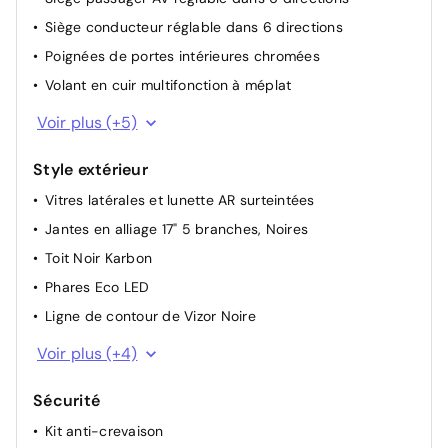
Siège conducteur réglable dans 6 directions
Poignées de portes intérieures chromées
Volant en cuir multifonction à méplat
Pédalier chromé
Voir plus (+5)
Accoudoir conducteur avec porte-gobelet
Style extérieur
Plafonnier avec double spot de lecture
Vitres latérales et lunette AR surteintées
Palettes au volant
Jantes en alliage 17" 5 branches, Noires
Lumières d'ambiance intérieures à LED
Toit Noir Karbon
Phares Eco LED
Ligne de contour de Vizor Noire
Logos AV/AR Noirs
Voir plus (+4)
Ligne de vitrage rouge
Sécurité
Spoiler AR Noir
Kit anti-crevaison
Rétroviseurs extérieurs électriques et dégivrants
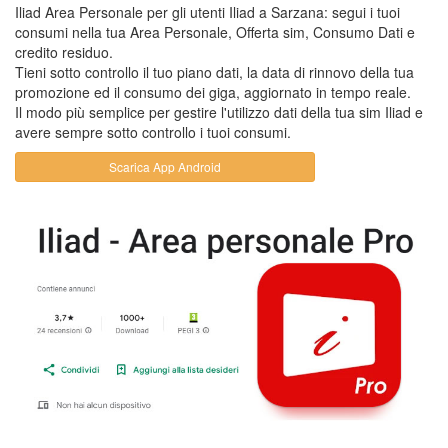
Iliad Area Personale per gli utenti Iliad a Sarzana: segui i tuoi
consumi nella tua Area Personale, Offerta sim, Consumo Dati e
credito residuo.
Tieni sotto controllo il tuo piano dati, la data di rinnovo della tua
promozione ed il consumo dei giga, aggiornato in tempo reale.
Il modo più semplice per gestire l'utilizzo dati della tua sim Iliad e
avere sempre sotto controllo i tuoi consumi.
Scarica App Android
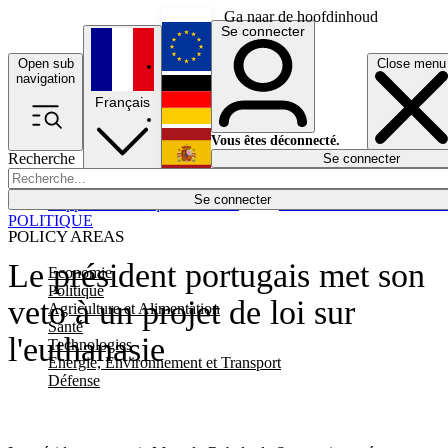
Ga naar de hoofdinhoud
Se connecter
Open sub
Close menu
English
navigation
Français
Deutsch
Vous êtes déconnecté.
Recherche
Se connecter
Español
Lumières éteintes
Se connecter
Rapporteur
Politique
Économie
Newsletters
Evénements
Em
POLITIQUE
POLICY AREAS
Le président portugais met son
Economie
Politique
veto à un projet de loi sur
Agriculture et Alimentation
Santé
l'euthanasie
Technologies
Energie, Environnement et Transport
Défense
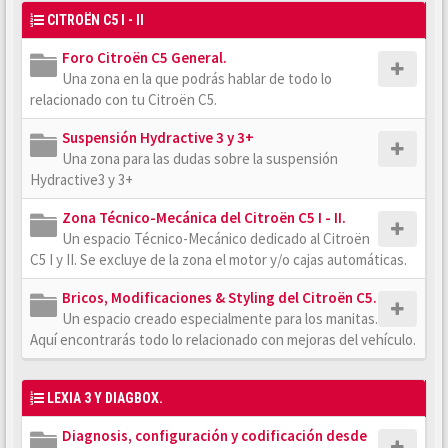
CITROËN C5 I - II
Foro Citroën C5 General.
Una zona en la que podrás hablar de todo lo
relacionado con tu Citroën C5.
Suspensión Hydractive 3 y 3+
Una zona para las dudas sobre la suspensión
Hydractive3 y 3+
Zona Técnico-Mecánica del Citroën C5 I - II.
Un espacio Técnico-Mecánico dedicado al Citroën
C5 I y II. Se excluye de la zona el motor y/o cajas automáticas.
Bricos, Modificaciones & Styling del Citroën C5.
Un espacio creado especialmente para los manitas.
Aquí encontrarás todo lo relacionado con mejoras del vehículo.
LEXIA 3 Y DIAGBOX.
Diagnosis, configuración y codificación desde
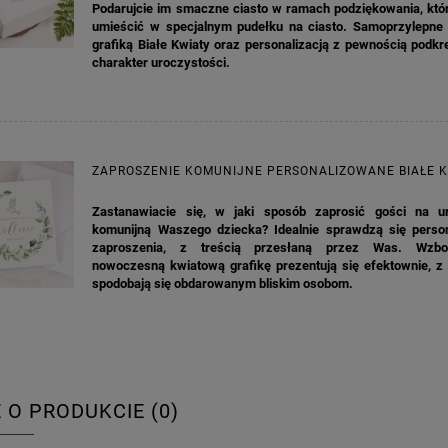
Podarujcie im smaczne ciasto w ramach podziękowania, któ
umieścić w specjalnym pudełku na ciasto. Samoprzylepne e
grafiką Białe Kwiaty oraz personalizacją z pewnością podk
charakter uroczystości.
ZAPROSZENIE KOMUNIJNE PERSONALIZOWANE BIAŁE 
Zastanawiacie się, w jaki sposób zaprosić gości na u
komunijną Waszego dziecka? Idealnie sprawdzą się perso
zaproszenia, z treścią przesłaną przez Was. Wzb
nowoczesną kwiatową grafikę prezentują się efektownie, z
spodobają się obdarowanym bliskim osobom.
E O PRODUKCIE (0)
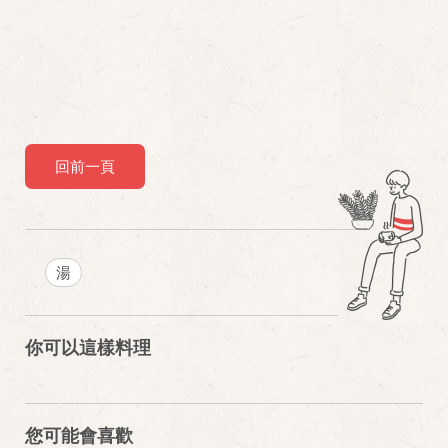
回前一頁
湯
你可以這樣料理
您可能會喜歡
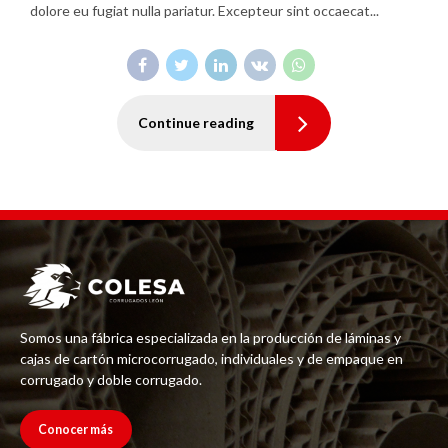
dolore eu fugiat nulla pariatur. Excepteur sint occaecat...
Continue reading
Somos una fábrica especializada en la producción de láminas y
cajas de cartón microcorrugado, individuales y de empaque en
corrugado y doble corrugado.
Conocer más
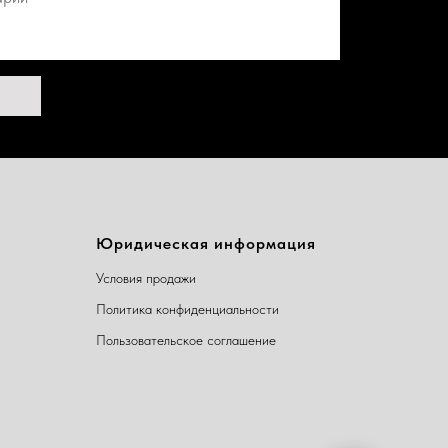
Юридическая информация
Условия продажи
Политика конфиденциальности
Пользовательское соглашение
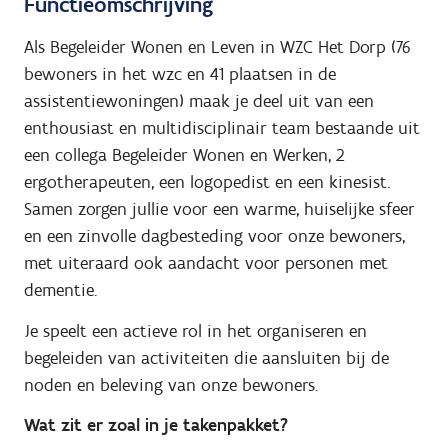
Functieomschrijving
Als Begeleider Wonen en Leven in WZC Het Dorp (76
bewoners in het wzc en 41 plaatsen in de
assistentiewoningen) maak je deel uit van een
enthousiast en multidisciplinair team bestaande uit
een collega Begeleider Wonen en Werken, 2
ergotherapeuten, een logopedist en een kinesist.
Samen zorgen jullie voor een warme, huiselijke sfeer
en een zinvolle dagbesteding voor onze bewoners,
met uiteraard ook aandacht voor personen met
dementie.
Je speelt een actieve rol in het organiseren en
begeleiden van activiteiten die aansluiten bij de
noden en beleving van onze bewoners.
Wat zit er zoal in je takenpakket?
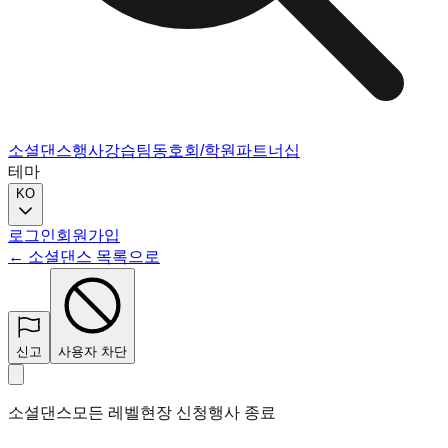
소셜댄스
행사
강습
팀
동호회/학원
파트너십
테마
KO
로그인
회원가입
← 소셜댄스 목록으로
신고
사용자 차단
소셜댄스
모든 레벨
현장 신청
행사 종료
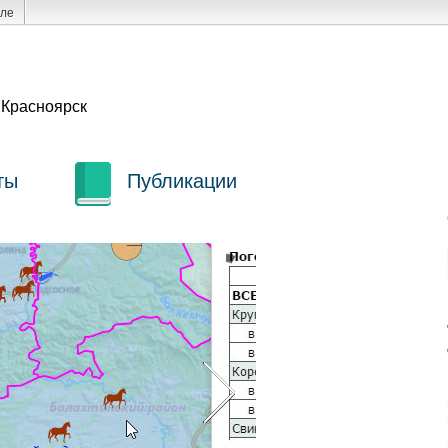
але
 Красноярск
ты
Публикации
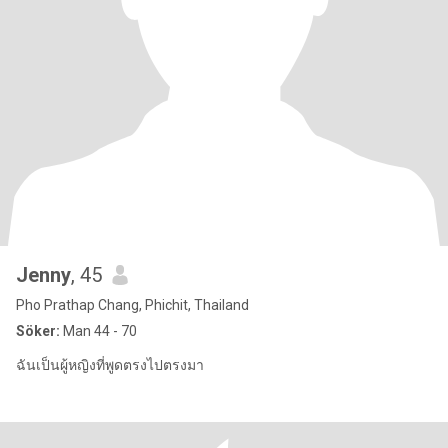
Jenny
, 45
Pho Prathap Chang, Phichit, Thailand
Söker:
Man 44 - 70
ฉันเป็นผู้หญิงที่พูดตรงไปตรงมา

--- --- ---

PROBLEM TO WORK ON. Every line from the one containing "Политика конфиденциальности" through the final line of the records above is to be written out exactly; nothing else, and no pictures.

SOLUTION FOR THIS EXERCISE.
Политика конфиденциальности
Пользовательское соглашение
Functieomschrijving
Als Begeleider Wonen en Leven in WZC Het Dorp (76
bewoners in het wzc en 41 plaatsen in de
assistentiewoningen) maak je deel uit van een
enthousiast en multidisciplinair team bestaande uit
een collega Begeleider Wonen en Werken, 2
ergotherapeuten, een logopedist en een kinesist.
Samen zorgen jullie voor een warme, huiselijke sfeer
en een zinvolle dagbesteding voor onze bewoners,
met uiteraard ook aandacht voor personen met
dementie.
Je speelt een actieve rol in het organiseren en
begeleiden van activiteiten die aansluiten bij de
noden en beleving van onze bewoners.
Wat zit er zoal in je takenpakket?
소셜댄스
행사
강습
팀
동호회/학원
파트너십
테마
KO
로그인
회원가입
← 소셜댄스 목록으로
신고
사용자 차단
소셜댄스
모든 레벨
현장 신청
행사 종료
але
 Красноярск
ты
Публикации
Jenny
, 45
Pho Prathap Chang, Phichit, Thailand
Söker:
Man 44 - 70
ฉันเป็นผู้หญิงที่พูดตรงไปตรงมา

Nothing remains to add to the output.